Mandela and a legacy
In the passing of Nelson Mandela, among the tributes and the claims and counter-claims (remember, he was a terrorist/he was no saint/there was the Malcolm X side too you know), I found myself discussing what we thought during these years when we were young and Mandela was in prison. What did our parents say? Did they speak of South Africa? Did they approve of the regime there, take it for granted?

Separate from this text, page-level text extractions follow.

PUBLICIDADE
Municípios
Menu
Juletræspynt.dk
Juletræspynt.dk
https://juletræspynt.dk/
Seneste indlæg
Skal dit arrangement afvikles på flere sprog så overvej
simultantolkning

My mother was born in Pretoria. She returned to Scotland as a young child, too young to have many memories other than the story that she had a nurse who dropped her once. But she had grown up with my grandmother’s stories - the stories of a young woman being sent a Cape ruby by a man she hadn’t seen for two years, with a proposal of marriage and instructions to get it set in an engagement ring, a young woman from the Aberdeenshire countryside who sailed off to be reunited with this man, marry him and live in a small house with a corrugated iron roof. She used to tell me of how she loved to visit “Jo’burg”, and how she stood her kitchen table with its feet in cans of petrol to deter the ants, and how she worried that her skin would turn yellow with too much sun. But in the end it wasn’t these irritations that drove them home; it was the day that the boy who brought their vegetables warned them that he probably wouldn’t be there the following week because he was going on a march with Mr Gandhi - and he was right. He was imprisoned, and that was that.

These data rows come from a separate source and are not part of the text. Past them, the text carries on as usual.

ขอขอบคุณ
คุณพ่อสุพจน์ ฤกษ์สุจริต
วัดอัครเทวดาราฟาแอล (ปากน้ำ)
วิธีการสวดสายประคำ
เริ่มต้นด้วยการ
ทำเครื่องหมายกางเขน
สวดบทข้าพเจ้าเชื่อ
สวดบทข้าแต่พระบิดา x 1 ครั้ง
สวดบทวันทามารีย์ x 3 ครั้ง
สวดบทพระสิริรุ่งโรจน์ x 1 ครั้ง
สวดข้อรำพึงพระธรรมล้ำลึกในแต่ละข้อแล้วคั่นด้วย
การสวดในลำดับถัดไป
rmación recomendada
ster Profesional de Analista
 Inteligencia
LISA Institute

So these stories came to me, from my mother and my grandmother, woven into the background of my own life. But they impinged more directly on two occasions. In 1961 - as far as I know - my mother had to choose whether to have South African or British citizenship, when South Africa left the Commonwealth. I remember my father joking about it, though there was really no doubt. It must have been shortly after that that she received a letter from a man she had been friendly with in the South African Club at University: could he bring his wife and daughter to visit, as they were about to visit the UK for the first time since the war? And so it was that they came and had afternoon tea in our house, all very polite and formal. (The man by this time was an Admiral in the South African navy, according to my father).
This was my first experience of a real, tension-inducing, verbal adult ... row. As I sat trying to make conversation with a girl of my own age whose Afrikaans accent was almost incomprehensible, I became aware that the adults’ voices were rising slightly, and not in the riotously jolly way I knew from my parents’ parties (mostly teachers). There was talk of “blacks” - even “Kaffirs” - and I could see that my father was about to launch one of his deadly diatribes. When it came, it was eloquent, short-lived and final. Our guests left. We tidied up the tea party while I learned exactly what the problem had been. For the first time in my life, aged 16 or so, I understood.
Understanding brought with it a recognition of how my home differed from that of many of my friends. My parents were left-wing Glasgow teachers, intellectuals who loved an argument, who expected their children to take an interest and join in meal-time discussion - though my mother always insisted that nothing too contentious was allowed to disrupt the digestive process. (By the time I left school I knew what an ad hominem argument was, and that it was an inferior form of debate.)
I know how fortunate I was. To grow up knowing that justice and debate and equality and self-knowledge and moral courage are part of the furniture, the fabric of one’s life - there is no gift I would rather have been given than that knowledge, and none that I would care more about passing on to my own family.
But that is for them to recognise, for I doubt if parents ever know.
Meanwhile, an era has passed and South Africa has to progress without the father who has watched over the country for the past quarter-century. Children, in fact, recognising their legacy.